In a Johannesburg festival, Beyonce and Jay-Z will accompany since Nelson Mandela’s birth, by the Global Citizen movement to annihilate poverty.

The upcoming internationally broadcasted December 2 event will celebrate the late anti-apartheid icon and draw a number of leaders to alleged fledging efforts to annihilate the world’s worst poverty, Global Citizen announced Monday.

Along with several other stars: Coldplay frontman Chris Martin, English singer-songwriter Ed Sheeran, Pearl Jam singer Eddie Vedder, hit pop producer Pharrell Williams and R&B chart-topper Usher, Beyonce and Jay-Z will headline the music at the FNB Stadium

Global Citizen hoped that this festival would get $1 billion to help the poor.

Global Citizen has held festivals since 2012 in New York’s Central Park, in the fight against poverty.

Hugh Evans, the founder and CEO of the movement hoped that the Johannesburg festival to be the biggest Global Citizen festival ever in terms of symbolism and lineup.

Evans told "On every way that we measure outcomes the number of citizens engaged, the number of policy outcomes that are achieved, the number of lives that are affected as a result of those policy outcomes we believe it has the potential to be the most significant campaign we’ve ever been part of,"

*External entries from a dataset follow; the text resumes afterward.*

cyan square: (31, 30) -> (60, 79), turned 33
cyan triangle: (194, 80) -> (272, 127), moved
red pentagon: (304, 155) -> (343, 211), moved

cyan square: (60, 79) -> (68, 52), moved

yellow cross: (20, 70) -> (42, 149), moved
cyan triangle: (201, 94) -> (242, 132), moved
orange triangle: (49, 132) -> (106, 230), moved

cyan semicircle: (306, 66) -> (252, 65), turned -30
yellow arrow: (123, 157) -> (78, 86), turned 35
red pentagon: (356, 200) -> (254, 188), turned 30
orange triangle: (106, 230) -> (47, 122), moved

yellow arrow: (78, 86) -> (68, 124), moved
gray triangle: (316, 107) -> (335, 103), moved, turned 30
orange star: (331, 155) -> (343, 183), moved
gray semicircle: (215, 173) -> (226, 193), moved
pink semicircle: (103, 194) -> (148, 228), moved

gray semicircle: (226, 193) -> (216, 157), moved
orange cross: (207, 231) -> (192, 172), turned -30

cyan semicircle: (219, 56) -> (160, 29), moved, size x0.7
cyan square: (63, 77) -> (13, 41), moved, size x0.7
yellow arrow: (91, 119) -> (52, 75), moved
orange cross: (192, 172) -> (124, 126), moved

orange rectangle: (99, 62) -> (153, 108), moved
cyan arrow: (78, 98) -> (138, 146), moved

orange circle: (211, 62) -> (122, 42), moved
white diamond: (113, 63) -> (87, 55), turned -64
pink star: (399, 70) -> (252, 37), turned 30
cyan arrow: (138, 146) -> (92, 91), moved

Global Citizen hand outs tickets for free to supporters who pledge to take actions such as writing their governments to support international development assistance.

Global Citizen will also distribute tickets to people who are taking direct action for good for the Johannesburg edition,

Mandela as Motivation

Mandela offered a model for the Global Citizen movement through his chivalrous efforts at racial reconciliation and democracy as well as through his focus on handling poverty and global health, Evans told.

In South Africa in 2003, Mandela hosted a concert to raise awareness on HIV and AIDS, in which Beyonce performed.  Mandela delivered a landmark speech in London’s Trafalgar Square urging efforts to "make poverty history." 2 years later.

The world was denouncing in the UN Sustainable Development Goals which include ending hunger and ensuring educational opportunities to all children, regardless of gender, Evans said by 2030.

Other major countries are falling behind, while Britain, Germany and Nordic are meeting the UN-backed goal of devoting 0.7 per cent of gross domestic product to international aid.

President Donald Trump has called for devastating foreign assistance by one-third, although Congress has opposed his "America First" push on aid, in the United States.

Evans said, "The truth is the world is not on track to achieve the Sustainable Development Goals unless there is greater political will."

South African President Cyril Ramaphosa plan to attend the December 2 festival in honour of Mandela, Global Citizen said.